Here is a shot of the 6 x 9 foot Canvas Game Matt that Skrapwelder wants worked over. The table its lying on is only 4x6 so I'll have to work on it a section at a time. The basic materials shown are:
Woodland Scenics Turf grass material, spreading stick, stone rolling pin, Kel Seal elastomeric sealer, Paint to tint the Kel Seal with and the Canvas laid out. The old flocking what there was of it was brushed to free the surface of loose debris first. I attempted to secure and stretch out the canvas which had be stretched and paint / flocked before but it was having nothing but Not Stretching again. So pushing along I started the layout of the canvas on a flat surface, putting newspaper under the outer edge to catch the Kel seal that might otherwise smear on the table top the canvas is laying on and to catch the flocking that I put over the kel seal. This shot shows the typical shape of the canvas at the time, balding spots and puckers of the canvas. As of this time the puckers are not flattening from the weight of the Kel Seal as I was hoping it might, but then I'm not slathering it on either. I use wooden rulers to smear the Kel seal on with as after a short bit of time they form a nice shallow curve in the wood that helps avoid an outer build up line. Not to worry overly much about such a line being on the surface when spreading the Kel Seal, as the rolling pin with smash them out well.
This next shot is of the canvas with the Kel Seal spread out. Work in a corner first to get a feel of the texture vs how to spread it. The material is very soft and spreadable, I worked it back and forth to make sure it had been worked into the fabric before going to the next step of spreading the Grass material over it. I used to, on old terrain boards, have to spread glue over the entire surface to avoid getting those Lines on the surface where you stopped and came back after it dried.
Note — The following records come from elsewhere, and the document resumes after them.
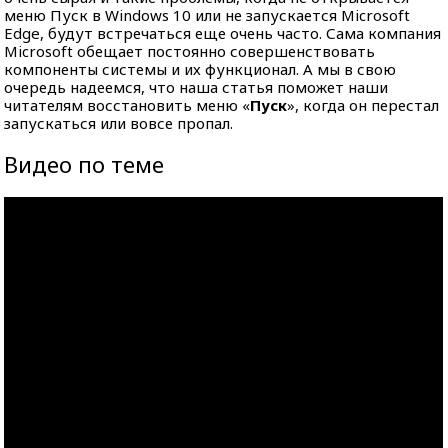
меню Пуск в Windows 10 или не запускается Microsoft
Edge, будут встречаться еще очень часто. Сама компания
Microsoft обещает постоянно совершенствовать
компоненты системы и их функционал. А мы в свою
очередь надеемся, что наша статья поможет наши
читателям восстановить меню «
Пуск
», когда он перестал
запускаться или вовсе пропал.
Видео по теме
That method inevitably leads to Joint Meeting Lines across the game terrain piece that just don't look well for what the finished look is out to achieve.
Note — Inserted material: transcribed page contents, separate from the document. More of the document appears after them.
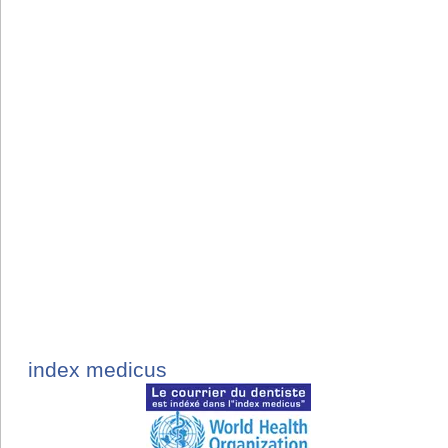
index medicus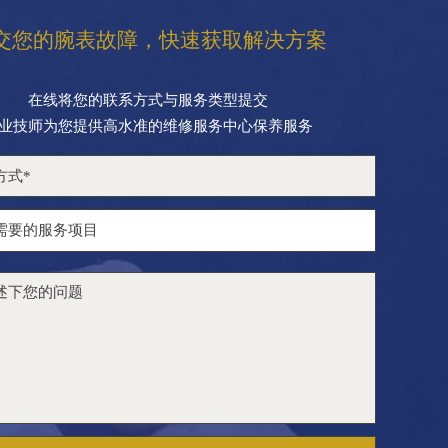
交您的腕表故障，快速获取解决方案
在线将您的联系方式与服务类型提交
业技师为您提供高水准的维修服务中心保养服务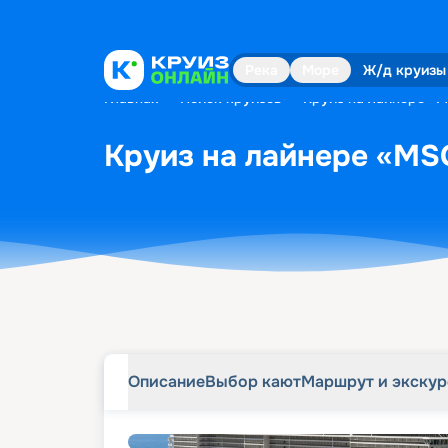
Описание
Выбор кают
Маршрут и экску
Река
Море
Ж/д круизы
Главная
•
Поиск круизов
•
Круиз на лайнере «M
Круиз на лайнере «MSC
Описание
Выбор кают
Маршрут и экску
Okay, same area, I have scattered smaller bits of torn foilage and Coarse Turf before I applied 1 full bag of woodland scenics flocking dumped liberally and thickly over the main area. I then take the rolling pin and use it to roll back and forth over the flocking to PRESS it into the Kel Seal. I decided to try Not tinting the KS this section to see if it would save me time and cost of paint. The rolling pin should be rolled in multiple directions to avoid pushing the KS into any particular pattern. Leave it dry for a couple of hours, I have a ceiling fan overhead of where I am working and I set it to a Slow speed.... faster speed would dry it sooner.. but you loose Faction with your Wife when the loose bits blow across the room and apply a thin green dust to most everything.....
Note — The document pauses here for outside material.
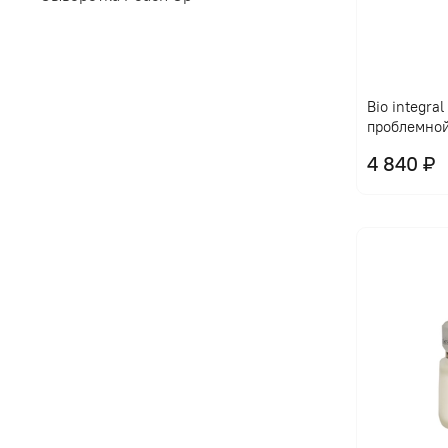
Bio integra
проблемно
4 840 ₽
Here we have a couple of hours later. I lift the edge of the canvas and tap the back rather hard with the heel of my hand to knock the excess flocking towards the center. This area used about 1/4 of a bag of the flocking the rest being piled across the fold line where it landed from the knocking. The small bits of Coarse Turf, being buried by the dumped flocking now show through. I have to trim the stray threads off of the canvas edge ... they want to get mixed in. The old stretch and puckers in the fabric from the original coating now appear to add some character to the matt. A few spots were a bit thin and tended to show the white of the KS thru. I sprinkled a bit of the flocking over those spots then sprayed them with diluted PVA glue and left them to dry. When the entire matt is covered with flocking it will be coated with the diluted PVA glue and left to dry in the sun for about 3 hours to lock all the flocking down and extend the life of the surface to game figures. In another article I'll show how to fix larger thin areas and at the same time give the grass coverage more character while not leaving glue lines.